Voters and pundits have often interpreted electability as running a white male, who would be more typical of how past presidents have looked, against Trump. Moreover, much of the attention in the presidential race has been on who can win back the 8 million or so voters who switched from Barack Obama to Trump in the 2016 election, concentrated in the key swing states of Michigan, Wisconsin, and Pennsylvania, none of which had voted for a Republican before Trump since at least 1988.

Sen. Kamala Harris, speaking to an almost all-black audience, slammed this idea of electability, speaking in Detroit on May 6.

“There has been a conversation by pundits about ‘electability’ and ‘who can speak to the Midwest,’” she said in front of the NAACP. “But when they say that, they usually put the Midwest in a simplistic box and a narrow narrative. And too often their definition of the Midwest leaves people out. It leaves out people in this room, who helped build cities like Detroit.”

Harris’ comments pointed to another, less talked-about group of voters that Hillary Clinton missed in 2016 and led to Trump’s victory: disproportionately—but not exclusively—African-American voters, many of whom stayed home in 2016 after turning out in record numbers for Barack Obama in 2008 and 2012.

Research done by political scientists indicates that their staying out was crucial to Trump’s victory.

According to voter data compiled by political scientists Bernard Flaga, Brian Schaffner, Jesse Rhodes, and analyst Sean McElwee, African-American turnout dropped by about 12 points in Michigan and Wisconsin in 2016 from 2012, and about two points in Pennsylvania. Had voting patterns remained constant across racial and ethnic lines, they argue that Clinton would have won these three states. Simply put, fewer black people voted and more white people voted in key swing states.

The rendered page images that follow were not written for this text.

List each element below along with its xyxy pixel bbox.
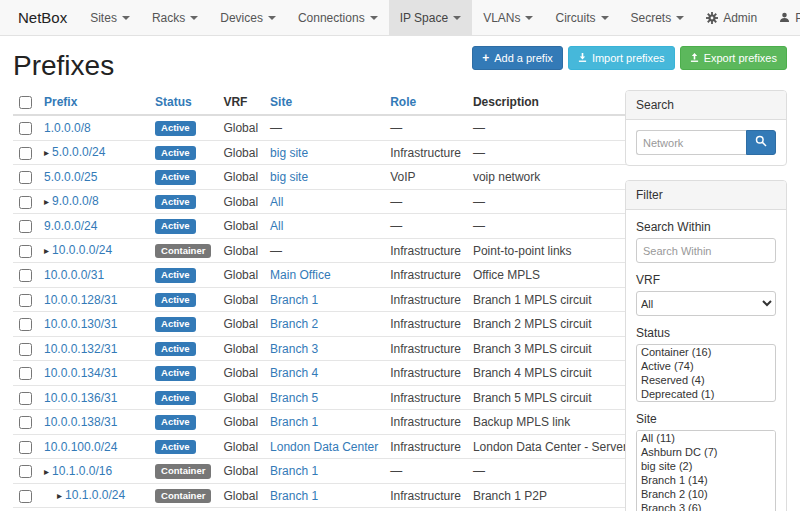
site-cell: Main Office <box>264 263 384 288</box>
status-cell: Active <box>149 361 217 386</box>
prefix-link[interactable]: 10.0.0.128/31 <box>44 293 117 307</box>
prefix-link[interactable]: 10.1.0.0/16 <box>52 464 112 478</box>
filter-option[interactable]: Deprecated (1) <box>637 387 775 401</box>
site-link[interactable]: Branch 1 <box>270 293 318 307</box>
nav-item-sites[interactable]: Sites <box>79 0 141 35</box>
site-link[interactable]: All <box>270 219 283 233</box>
row-checkbox[interactable] <box>19 269 32 282</box>
nav-item-label: Sites <box>90 11 117 25</box>
nav-item-vlans[interactable]: VLANs <box>472 0 544 35</box>
add-prefix-button[interactable]: + Add a prefix <box>472 46 563 70</box>
prefix-link[interactable]: 10.0.0.136/31 <box>44 391 117 405</box>
prefix-link[interactable]: 10.0.0.0/24 <box>52 243 112 257</box>
prefix-link[interactable]: 10.0.0.134/31 <box>44 366 117 380</box>
select-all-checkbox[interactable] <box>19 96 32 109</box>
row-checkbox[interactable] <box>19 416 32 429</box>
nav-item-secrets[interactable]: Secrets <box>620 0 696 35</box>
row-checkbox[interactable] <box>19 294 32 307</box>
filter-panel: Filter Search Within VRF All Status Cont… <box>625 180 787 511</box>
site-link[interactable]: big site <box>270 170 308 184</box>
row-checkbox[interactable] <box>19 171 32 184</box>
status-badge: Container <box>155 244 211 259</box>
filter-option[interactable]: Ashburn DC (7) <box>637 445 775 459</box>
row-checkbox[interactable] <box>19 245 32 258</box>
prefix-cell: ▸10.1.0.0/16 <box>38 459 149 484</box>
filter-option[interactable]: Branch 3 (6) <box>637 501 775 511</box>
nav-item-profile[interactable]: Profile <box>768 0 800 35</box>
prefix-link[interactable]: 10.1.0.0/24 <box>65 488 125 502</box>
vrf-filter-select[interactable]: All <box>636 291 776 316</box>
row-checkbox[interactable] <box>19 196 32 209</box>
page-header: Prefixes + Add a prefix Import prefixes … <box>0 36 800 90</box>
row-checkbox[interactable] <box>19 122 32 135</box>
sort-header-prefix[interactable]: Prefix <box>44 95 77 109</box>
site-link[interactable]: Branch 2 <box>270 317 318 331</box>
vrf-cell: Global <box>217 483 264 508</box>
prefix-link[interactable]: 1.0.0.0/8 <box>44 121 91 135</box>
prefix-link[interactable]: 10.0.100.0/24 <box>44 440 117 454</box>
filter-option[interactable]: Branch 2 (10) <box>637 487 775 501</box>
import-icon <box>578 53 587 64</box>
status-badge: Active <box>155 391 196 406</box>
prefix-link[interactable]: 9.0.0.0/24 <box>44 219 97 233</box>
prefix-link[interactable]: 5.0.0.0/25 <box>44 170 97 184</box>
filter-option[interactable]: big site (2) <box>637 459 775 473</box>
prefix-link[interactable]: 9.0.0.0/8 <box>52 194 99 208</box>
export-prefixes-button[interactable]: Export prefixes <box>680 46 787 70</box>
site-filter-select[interactable]: All (11)Ashburn DC (7)big site (2)Branch… <box>636 430 776 511</box>
row-checkbox[interactable] <box>19 147 32 160</box>
filter-option[interactable]: All (11) <box>637 431 775 445</box>
row-checkbox[interactable] <box>19 343 32 356</box>
nav-item-admin[interactable]: Admin <box>695 0 768 35</box>
nav-item-ip-space[interactable]: IP Space <box>389 0 472 35</box>
status-badge: Active <box>155 293 196 308</box>
site-link[interactable]: Main Office <box>270 268 330 282</box>
site-link[interactable]: All <box>270 195 283 209</box>
vrf-cell: Global <box>217 214 264 239</box>
site-link[interactable]: Branch 1 <box>270 464 318 478</box>
sort-header-status[interactable]: Status <box>155 95 192 109</box>
import-prefixes-button[interactable]: Import prefixes <box>568 46 675 70</box>
page-title: Prefixes <box>13 50 114 82</box>
row-checkbox[interactable] <box>19 441 32 454</box>
status-filter-select[interactable]: Container (16)Active (74)Reserved (4)Dep… <box>636 344 776 402</box>
search-button[interactable] <box>746 130 776 155</box>
filter-option[interactable]: Active (74) <box>637 359 775 373</box>
row-checkbox[interactable] <box>19 220 32 233</box>
row-checkbox[interactable] <box>19 367 32 380</box>
site-link[interactable]: Branch 1 <box>270 415 318 429</box>
filter-option[interactable]: Reserved (4) <box>637 373 775 387</box>
sort-header-site[interactable]: Site <box>270 95 292 109</box>
row-checkbox[interactable] <box>19 392 32 405</box>
nav-item-label: Connections <box>298 11 365 25</box>
brand-logo[interactable]: NetBox <box>6 0 79 35</box>
row-checkbox[interactable] <box>19 318 32 331</box>
nav-item-racks[interactable]: Racks <box>141 0 209 35</box>
add-prefix-label: Add a prefix <box>494 53 553 64</box>
nav-item-connections[interactable]: Connections <box>287 0 389 35</box>
prefix-link[interactable]: 10.0.0.138/31 <box>44 415 117 429</box>
prefix-link[interactable]: 10.0.0.130/31 <box>44 317 117 331</box>
site-link[interactable]: Branch 5 <box>270 391 318 405</box>
status-badge: Active <box>155 440 196 455</box>
filter-option[interactable]: Container (16) <box>637 345 775 359</box>
prefix-link[interactable]: 10.0.0.0/31 <box>44 268 104 282</box>
status-cell: Active <box>149 287 217 312</box>
nav-item-circuits[interactable]: Circuits <box>544 0 619 35</box>
prefix-link[interactable]: 5.0.0.0/24 <box>52 145 105 159</box>
site-link[interactable]: big site <box>270 146 308 160</box>
site-link[interactable]: Branch 3 <box>270 342 318 356</box>
search-within-input[interactable] <box>636 238 776 263</box>
site-link[interactable]: London Data Center <box>270 440 378 454</box>
filter-option[interactable]: Branch 1 (14) <box>637 473 775 487</box>
nav-item-devices[interactable]: Devices <box>209 0 287 35</box>
search-input[interactable] <box>636 130 746 155</box>
site-link[interactable]: Branch 1 <box>270 489 318 503</box>
sort-header-role[interactable]: Role <box>390 95 416 109</box>
row-checkbox[interactable] <box>19 465 32 478</box>
checkbox-cell <box>13 115 38 140</box>
site-link[interactable]: Branch 4 <box>270 366 318 380</box>
row-checkbox[interactable] <box>19 490 32 503</box>
status-cell: Active <box>149 263 217 288</box>
prefix-link[interactable]: 10.0.0.132/31 <box>44 342 117 356</box>
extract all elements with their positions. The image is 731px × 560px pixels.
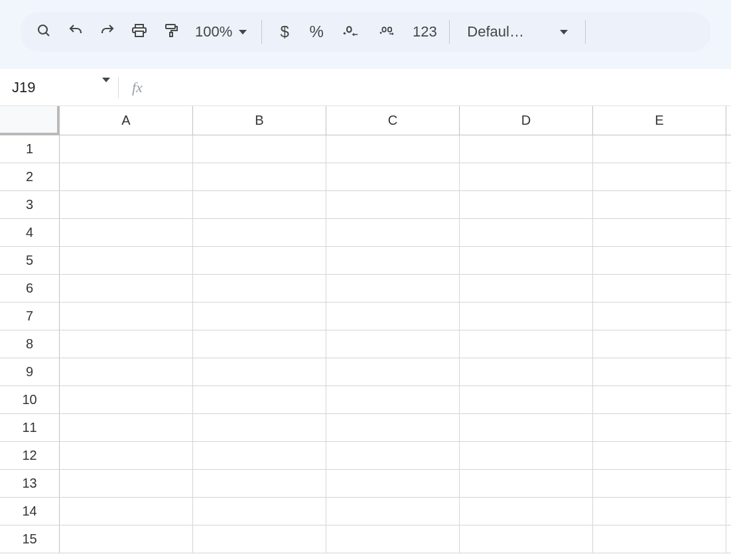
- cell[interactable]: [460, 358, 593, 385]
- cell[interactable]: [193, 498, 326, 525]
- cell[interactable]: [326, 135, 460, 163]
- cell[interactable]: [460, 303, 593, 330]
- cell[interactable]: [326, 442, 460, 469]
- cell[interactable]: [60, 275, 193, 302]
- cell[interactable]: [460, 498, 593, 525]
- cell[interactable]: [460, 275, 593, 302]
- cell[interactable]: [60, 247, 193, 274]
- cell[interactable]: [60, 414, 193, 441]
- cell[interactable]: [326, 414, 460, 441]
- column-header[interactable]: E: [593, 106, 726, 135]
- cell[interactable]: [593, 414, 726, 441]
- cell[interactable]: [326, 275, 460, 302]
- cell[interactable]: [593, 330, 726, 358]
- cell[interactable]: [593, 442, 726, 469]
- cell[interactable]: [460, 135, 593, 163]
- cell[interactable]: [593, 470, 726, 497]
- cell[interactable]: [60, 525, 193, 553]
- cell[interactable]: [326, 386, 460, 413]
- cell[interactable]: [60, 163, 193, 190]
- row-header[interactable]: 6: [0, 275, 60, 302]
- cell[interactable]: [460, 386, 593, 413]
- search-button[interactable]: [29, 17, 58, 46]
- cell[interactable]: [60, 386, 193, 413]
- row-header[interactable]: 3: [0, 191, 60, 218]
- print-button[interactable]: [125, 17, 154, 46]
- cell[interactable]: [593, 247, 726, 274]
- cell[interactable]: [326, 303, 460, 330]
- row-header[interactable]: 4: [0, 219, 60, 246]
- cell[interactable]: [60, 442, 193, 469]
- cell[interactable]: [60, 358, 193, 385]
- cell[interactable]: [193, 442, 326, 469]
- increase-decimal-button[interactable]: [369, 17, 405, 46]
- paint-format-button[interactable]: [157, 17, 186, 46]
- cell[interactable]: [326, 247, 460, 274]
- column-header[interactable]: A: [60, 106, 193, 135]
- cell[interactable]: [326, 219, 460, 246]
- cell[interactable]: [326, 163, 460, 190]
- decrease-decimal-button[interactable]: [334, 17, 367, 46]
- cell[interactable]: [326, 525, 460, 553]
- cell[interactable]: [60, 470, 193, 497]
- redo-button[interactable]: [93, 17, 122, 46]
- row-header[interactable]: 8: [0, 330, 60, 358]
- cell[interactable]: [593, 525, 726, 553]
- cell[interactable]: [593, 358, 726, 385]
- cell[interactable]: [60, 219, 193, 246]
- cell[interactable]: [193, 358, 326, 385]
- row-header[interactable]: 1: [0, 135, 60, 163]
- cell[interactable]: [326, 470, 460, 497]
- cell[interactable]: [193, 525, 326, 553]
- cell[interactable]: [593, 191, 726, 218]
- cell[interactable]: [460, 163, 593, 190]
- cell[interactable]: [460, 470, 593, 497]
- column-header[interactable]: B: [193, 106, 326, 135]
- cell[interactable]: [193, 414, 326, 441]
- more-formats-button[interactable]: 123: [408, 23, 441, 40]
- format-percent-button[interactable]: %: [302, 17, 331, 46]
- cell[interactable]: [593, 498, 726, 525]
- cell[interactable]: [193, 386, 326, 413]
- row-header[interactable]: 7: [0, 303, 60, 330]
- cell[interactable]: [193, 470, 326, 497]
- cell[interactable]: [60, 303, 193, 330]
- cell[interactable]: [593, 303, 726, 330]
- cell[interactable]: [593, 219, 726, 246]
- chevron-down-icon[interactable]: [102, 82, 110, 93]
- row-header[interactable]: 5: [0, 247, 60, 274]
- name-box[interactable]: J19: [12, 79, 118, 96]
- cell[interactable]: [193, 247, 326, 274]
- cell[interactable]: [193, 275, 326, 302]
- cell[interactable]: [460, 525, 593, 553]
- cell[interactable]: [460, 442, 593, 469]
- cell[interactable]: [193, 330, 326, 358]
- cell[interactable]: [60, 330, 193, 358]
- cell[interactable]: [460, 191, 593, 218]
- cell[interactable]: [460, 219, 593, 246]
- cell[interactable]: [326, 498, 460, 525]
- cell[interactable]: [326, 191, 460, 218]
- cell[interactable]: [326, 358, 460, 385]
- format-currency-button[interactable]: $: [270, 17, 299, 46]
- row-header[interactable]: 15: [0, 525, 60, 553]
- column-header[interactable]: D: [460, 106, 593, 135]
- row-header[interactable]: 11: [0, 414, 60, 441]
- cell[interactable]: [60, 498, 193, 525]
- cell[interactable]: [193, 135, 326, 163]
- cell[interactable]: [460, 247, 593, 274]
- cell[interactable]: [593, 275, 726, 302]
- cell[interactable]: [60, 191, 193, 218]
- column-header[interactable]: C: [326, 106, 460, 135]
- cell[interactable]: [593, 386, 726, 413]
- row-header[interactable]: 13: [0, 470, 60, 497]
- font-family-dropdown[interactable]: Defaul…: [458, 23, 577, 40]
- zoom-dropdown[interactable]: 100%: [188, 23, 253, 40]
- row-header[interactable]: 10: [0, 386, 60, 413]
- cell[interactable]: [326, 330, 460, 358]
- cell[interactable]: [60, 135, 193, 163]
- cell[interactable]: [593, 135, 726, 163]
- cell[interactable]: [593, 163, 726, 190]
- select-all-corner[interactable]: [0, 106, 60, 135]
- row-header[interactable]: 14: [0, 498, 60, 525]
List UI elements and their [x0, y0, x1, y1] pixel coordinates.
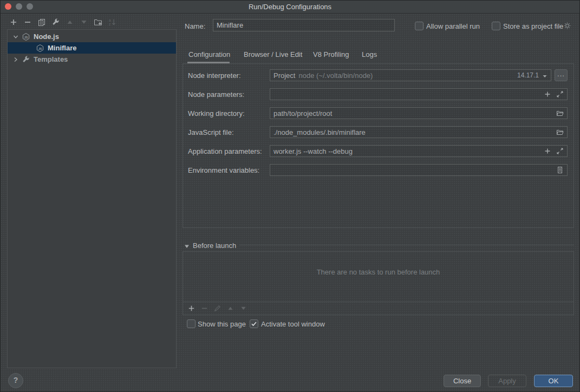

One common explanation for this drop, cited by Clinton and others, is voter-identification laws, though political scientists John Sides, Lynn Vavreck, and Michael Tesler note in their book, Identity Crisis: The 2016 Presidential Campaign and the Battle for the Meaning of America, that voter identification laws did not correlate much with black turnout. Rather, they argue that Obama’s “extraordinary black support was concentrated among African-Americans with a strong sense of solidarity with other blacks,” and that Hillary Clinton did not enjoy such support, despite having high favorable ratings—but far lower percentages of very favorable ratings and therefore enthusiasm—among African-Americans.

The authors argue that even with the drop in white turnout, it was still possible for Clinton to win in 2016 with elevated African-American voter turnout to Obama levels. However, turnout levels remained at levels similar to Democratic losses in 2004 and 2000.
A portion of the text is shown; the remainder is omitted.